Israel to freeze water project with Jordan amid embassy controversy
Some three months after an investigation was opened after an Israeli security guard fired at an armed Jordanian citizen, Israel is threatening to take economic measures against Amman.
According to a report by Hebrew media outlet Maariv, Israel has sent a clear message to Jordan in past days that Israel will not go through with the terms of the Red-Dead Sea Conveyance Project unless Jordan reopens the Israeli embassy.
The project involves the construction of a desalination plant in Aqaba that will provide fresh water to Jordan and Israel and carry brine to the Dead Sea in order to diminish its rate of decline. Israel has also committed to supplying additional water to Jordan and the Palestinian Authority.
Israeli-Jordanian ties were strained earlier this year after the shooting of two men at the Israeli embassy in the Jordanian capital of Amman.
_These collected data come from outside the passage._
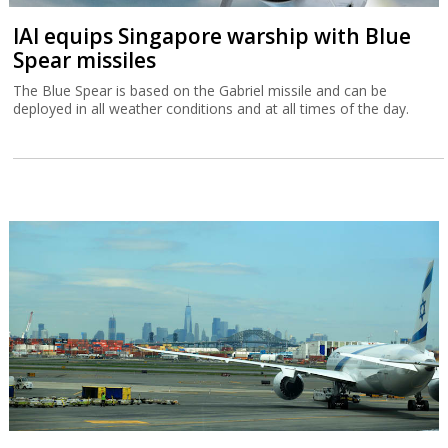
IAI equips Singapore warship with Blue
Spear missiles
The Blue Spear is based on the Gabriel missile and can be
deployed in all weather conditions and at all times of the day.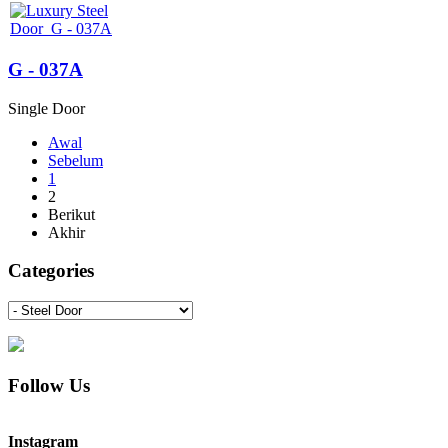
G - 037A
Single Door
Awal
Sebelum
1
2
Berikut
Akhir
Categories
Follow Us
Instagram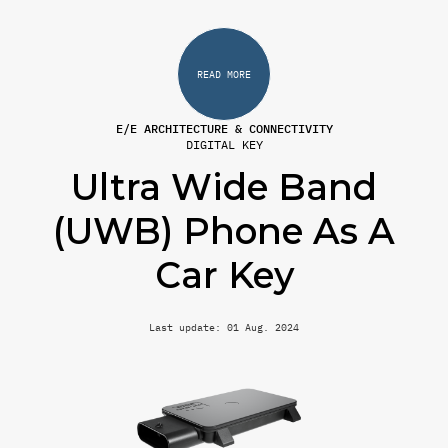
READ MORE
E/E ARCHITECTURE & CONNECTIVITY
DIGITAL KEY
Ultra Wide Band
(UWB) Phone As A
Car Key
Last update: 01 Aug. 2024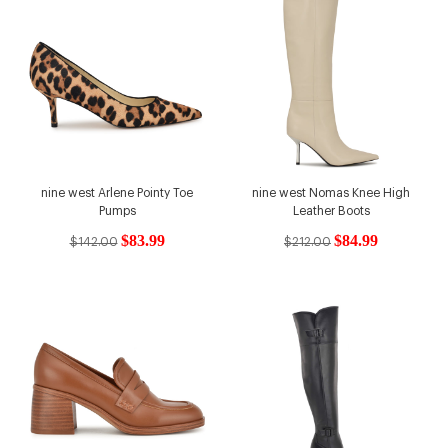
nine west Arlene Pointy Toe
nine west Nomas Knee High
Pumps
Leather Boots
$83.99
$84.99
$142.00
$212.00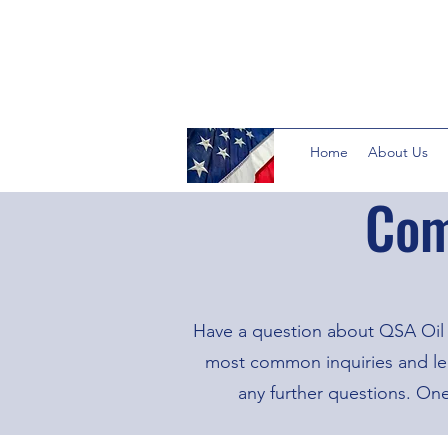
Home
About Us
Com
Have a question about QSA Oil 
most common inquiries and lear
any further questions. On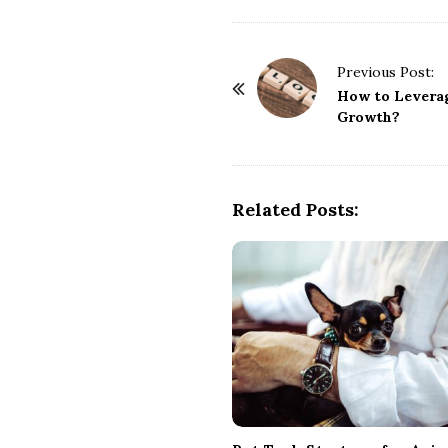
P
Previous Post:
o
How to Leverag
Growth?
s
t
N
a
Related Posts:
v
i
g
a
t
i
o
n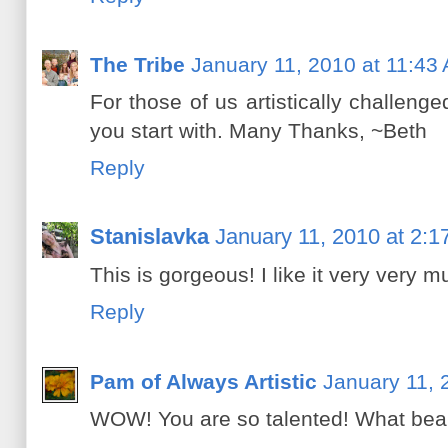
The Tribe
January 11, 2010 at 11:43
For those of us artistically challeng
you start with. Many Thanks, ~Beth
Reply
Stanislavka
January 11, 2010 at 2:
This is gorgeous! I like it very very m
Reply
Pam of Always Artistic
January 11, 
WOW! You are so talented! What beaut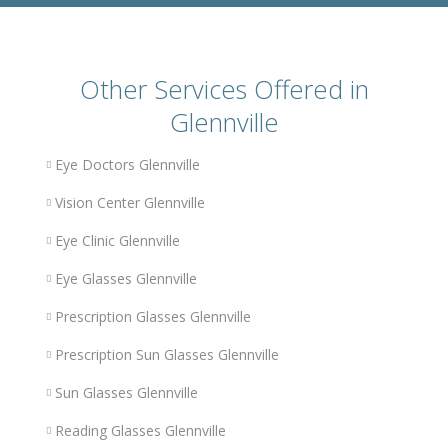
Other Services Offered in
Glennville
Eye Doctors Glennville
Vision Center Glennville
Eye Clinic Glennville
Eye Glasses Glennville
Prescription Glasses Glennville
Prescription Sun Glasses Glennville
Sun Glasses Glennville
Reading Glasses Glennville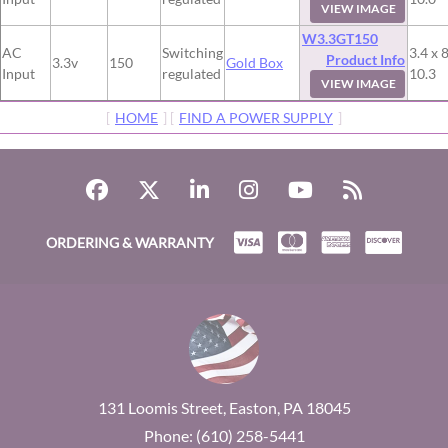
VIEW IMAGE
W3.3GT150
AC
Switching
3.4 x 8
Product Info
3.3v
150
Gold Box
Input
regulated
10.3
VIEW IMAGE
[
HOME
] [
FIND A POWER SUPPLY
]
ORDERING & WARRANTY
131 Loomis Street, Easton, PA 18045
Phone: (610) 258-5441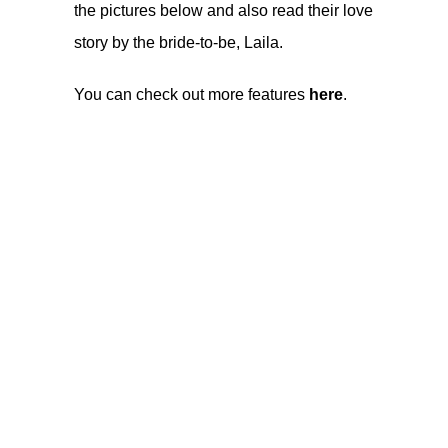
the pictures below and also read their love
story by the bride-to-be, Laila.
You can check out more features
here
.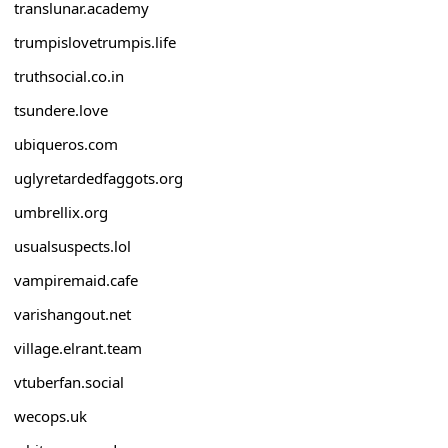
translunar.academy
trumpislovetrumpis.life
truthsocial.co.in
tsundere.love
ubiqueros.com
uglyretardedfaggots.org
umbrellix.org
usualsuspects.lol
vampiremaid.cafe
varishangout.net
village.elrant.team
vtuberfan.social
wecops.uk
The Israeli embassy was then closed by the Jordanian government.
The embattled Israeli security guard at the center of the crisis told police that the Jordanian teen who attempted to stab him with a screwdriver at Israel's embassy in Amman was nationalistically motivated.
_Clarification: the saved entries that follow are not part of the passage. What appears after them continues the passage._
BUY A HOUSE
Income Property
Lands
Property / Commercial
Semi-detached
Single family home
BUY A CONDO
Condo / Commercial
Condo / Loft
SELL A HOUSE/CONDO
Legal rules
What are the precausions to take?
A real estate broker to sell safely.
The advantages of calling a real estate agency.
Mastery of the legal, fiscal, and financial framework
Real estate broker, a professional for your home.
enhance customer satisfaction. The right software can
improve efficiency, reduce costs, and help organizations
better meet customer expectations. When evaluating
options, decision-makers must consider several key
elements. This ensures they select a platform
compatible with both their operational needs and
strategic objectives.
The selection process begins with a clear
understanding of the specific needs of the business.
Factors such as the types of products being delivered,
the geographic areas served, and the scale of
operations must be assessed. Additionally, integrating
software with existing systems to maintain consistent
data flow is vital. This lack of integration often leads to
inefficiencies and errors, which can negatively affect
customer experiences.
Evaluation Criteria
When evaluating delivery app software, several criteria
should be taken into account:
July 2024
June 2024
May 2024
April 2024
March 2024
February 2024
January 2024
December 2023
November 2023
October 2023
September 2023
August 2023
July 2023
The Israeli foreign ministry has reportedly formed an opinion that there is no point working the Jordanian government while the embassy remains closed and hopes to put economic pressure on Amman.
The ambitious water project has been in the works for decades and aims to provide much-needed water to the parties involved.
For the past three years, there has been no real contact between the Israelis and Palestinians on the matter since December 2013 when Israel, Jordan and the Palestinian Authority signed a water-sharing deal. But then the US current administration began to push the deal forward, perhaps as part of a vision of economic peace in the region leading to a political settlement, leading to its revival in July.
The first phase of the project -- with an estimated cost of $900 million -- involves building a conveyance system to transfer 300 million cubic meters (10.6 billion cubic feet) of water each year from the Red Sea to the Dead Sea.